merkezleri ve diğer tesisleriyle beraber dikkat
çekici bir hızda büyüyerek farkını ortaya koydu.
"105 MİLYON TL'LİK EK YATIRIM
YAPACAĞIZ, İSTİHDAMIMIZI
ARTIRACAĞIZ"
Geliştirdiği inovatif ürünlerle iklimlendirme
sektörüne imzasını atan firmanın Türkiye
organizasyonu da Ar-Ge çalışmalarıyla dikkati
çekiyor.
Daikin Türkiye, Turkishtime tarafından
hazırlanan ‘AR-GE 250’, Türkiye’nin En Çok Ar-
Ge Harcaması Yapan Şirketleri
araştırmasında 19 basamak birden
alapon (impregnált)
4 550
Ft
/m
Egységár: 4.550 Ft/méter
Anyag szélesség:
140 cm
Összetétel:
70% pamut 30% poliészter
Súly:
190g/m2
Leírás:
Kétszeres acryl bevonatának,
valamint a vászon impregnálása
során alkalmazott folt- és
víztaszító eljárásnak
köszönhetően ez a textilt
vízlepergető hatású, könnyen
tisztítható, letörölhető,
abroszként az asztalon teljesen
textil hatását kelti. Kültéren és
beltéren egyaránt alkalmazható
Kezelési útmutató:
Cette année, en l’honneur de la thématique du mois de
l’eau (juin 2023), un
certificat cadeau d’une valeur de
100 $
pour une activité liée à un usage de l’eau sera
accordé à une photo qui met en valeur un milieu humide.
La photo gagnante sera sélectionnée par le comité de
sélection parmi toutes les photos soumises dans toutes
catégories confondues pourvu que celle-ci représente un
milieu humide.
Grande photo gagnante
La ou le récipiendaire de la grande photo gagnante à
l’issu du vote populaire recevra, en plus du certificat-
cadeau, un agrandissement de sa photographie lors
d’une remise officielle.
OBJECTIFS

...

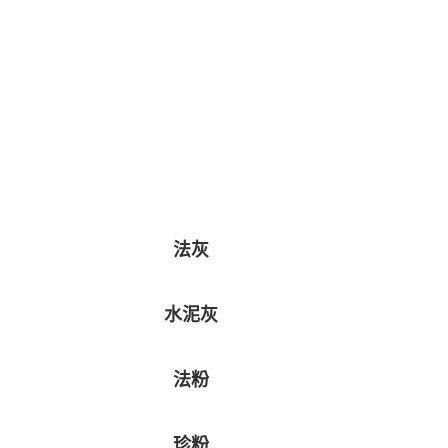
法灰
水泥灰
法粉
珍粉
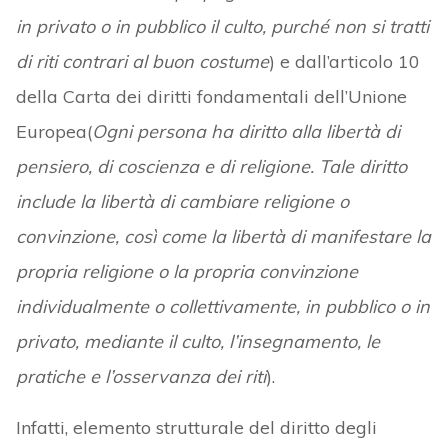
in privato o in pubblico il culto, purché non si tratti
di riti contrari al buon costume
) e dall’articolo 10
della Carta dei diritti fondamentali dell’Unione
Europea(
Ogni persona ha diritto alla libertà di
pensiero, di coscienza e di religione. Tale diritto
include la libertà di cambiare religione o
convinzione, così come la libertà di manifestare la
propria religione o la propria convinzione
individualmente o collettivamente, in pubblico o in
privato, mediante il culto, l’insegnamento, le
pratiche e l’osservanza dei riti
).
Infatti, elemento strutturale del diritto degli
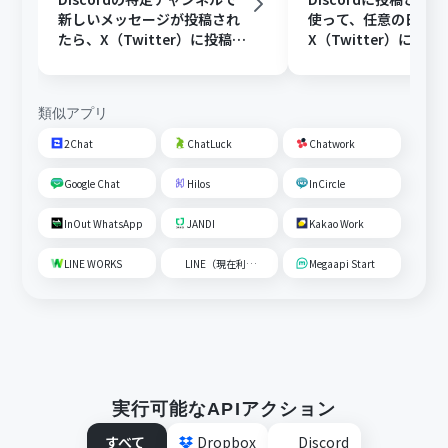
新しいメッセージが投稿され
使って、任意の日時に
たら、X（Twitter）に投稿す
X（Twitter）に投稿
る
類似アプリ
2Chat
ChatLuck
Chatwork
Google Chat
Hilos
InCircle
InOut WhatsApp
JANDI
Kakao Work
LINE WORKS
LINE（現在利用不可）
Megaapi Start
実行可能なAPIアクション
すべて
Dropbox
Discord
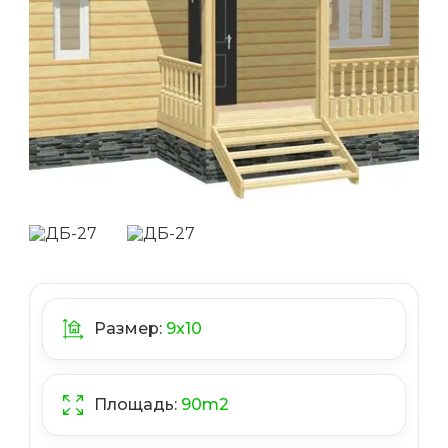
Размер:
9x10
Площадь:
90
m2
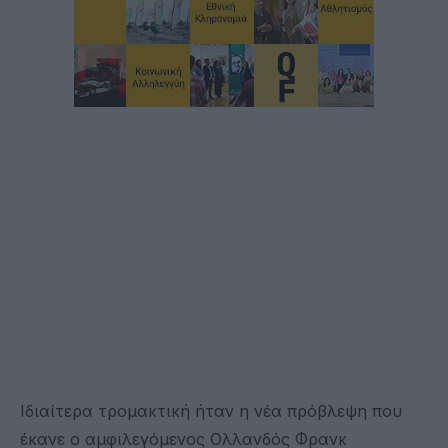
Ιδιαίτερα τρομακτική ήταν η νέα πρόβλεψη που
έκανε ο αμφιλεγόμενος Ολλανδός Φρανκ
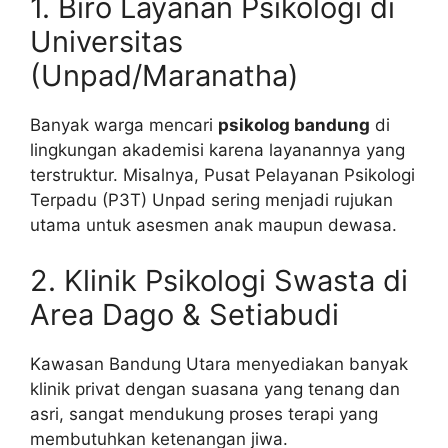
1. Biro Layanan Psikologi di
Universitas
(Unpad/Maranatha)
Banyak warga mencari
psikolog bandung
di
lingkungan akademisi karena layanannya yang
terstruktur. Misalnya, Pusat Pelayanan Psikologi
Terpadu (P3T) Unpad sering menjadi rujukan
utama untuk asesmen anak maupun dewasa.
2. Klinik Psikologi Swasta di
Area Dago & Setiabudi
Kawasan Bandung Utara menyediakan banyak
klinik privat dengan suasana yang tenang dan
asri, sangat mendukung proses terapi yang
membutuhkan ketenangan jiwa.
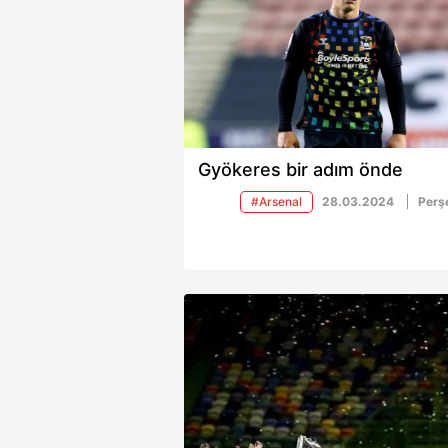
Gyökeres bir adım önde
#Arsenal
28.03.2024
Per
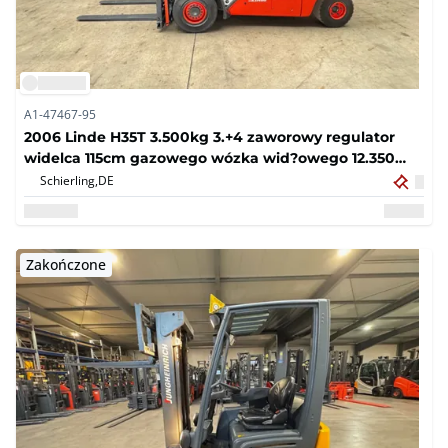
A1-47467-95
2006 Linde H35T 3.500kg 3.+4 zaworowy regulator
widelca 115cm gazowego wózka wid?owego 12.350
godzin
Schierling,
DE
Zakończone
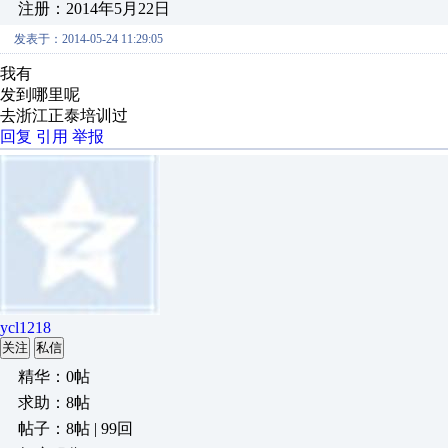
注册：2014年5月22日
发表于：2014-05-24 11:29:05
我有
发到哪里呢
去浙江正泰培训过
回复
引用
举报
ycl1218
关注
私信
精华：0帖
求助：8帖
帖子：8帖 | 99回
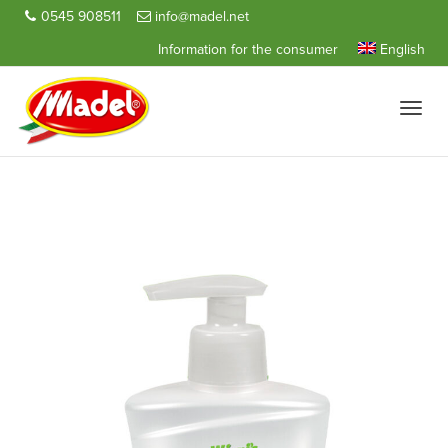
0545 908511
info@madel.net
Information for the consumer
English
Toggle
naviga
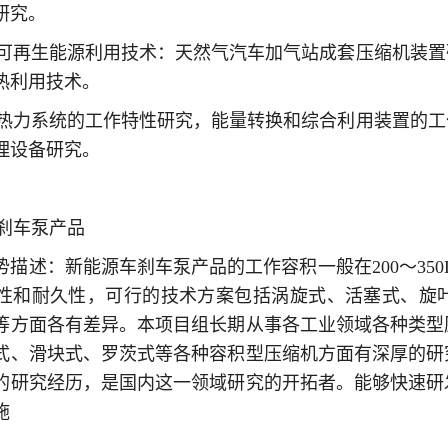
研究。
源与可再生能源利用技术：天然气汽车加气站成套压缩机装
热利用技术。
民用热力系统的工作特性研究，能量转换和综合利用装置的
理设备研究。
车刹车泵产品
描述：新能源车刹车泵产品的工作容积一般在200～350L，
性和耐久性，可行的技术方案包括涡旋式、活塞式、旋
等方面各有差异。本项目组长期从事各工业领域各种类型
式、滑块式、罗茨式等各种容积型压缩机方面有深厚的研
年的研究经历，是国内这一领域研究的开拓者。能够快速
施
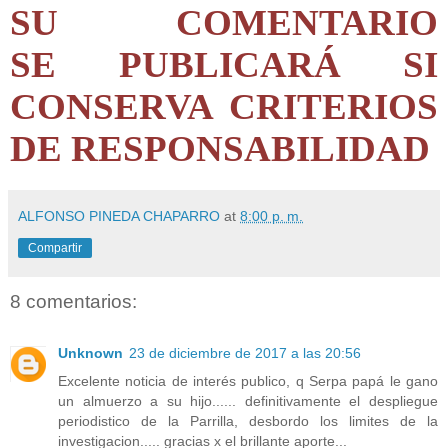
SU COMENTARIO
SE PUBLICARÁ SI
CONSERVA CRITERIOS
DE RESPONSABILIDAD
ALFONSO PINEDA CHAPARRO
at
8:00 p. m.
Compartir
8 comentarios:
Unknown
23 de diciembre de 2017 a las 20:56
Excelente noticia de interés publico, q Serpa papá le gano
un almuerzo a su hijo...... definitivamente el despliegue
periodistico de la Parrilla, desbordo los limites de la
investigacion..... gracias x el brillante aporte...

- [ACTION ITEM]:
All lines in the data above from the one with "merkezleri ve diğer" through the one with "araştırmasında 19 basamak birden" must be repeated exactly, and no others.

- [TASK RESULT]:
merkezleri ve diğer tesisleriyle beraber dikkat
çekici bir hızda büyüyerek farkını ortaya koydu.
"105 MİLYON TL'LİK EK YATIRIM
YAPACAĞIZ, İSTİHDAMIMIZI
ARTIRACAĞIZ"
Geliştirdiği inovatif ürünlerle iklimlendirme
sektörüne imzasını atan firmanın Türkiye
organizasyonu da Ar-Ge çalışmalarıyla dikkati
çekiyor.
Daikin Türkiye, Turkishtime tarafından
hazırlanan ‘AR-GE 250’, Türkiye’nin En Çok Ar-
Ge Harcaması Yapan Şirketleri
araştırmasında 19 basamak birden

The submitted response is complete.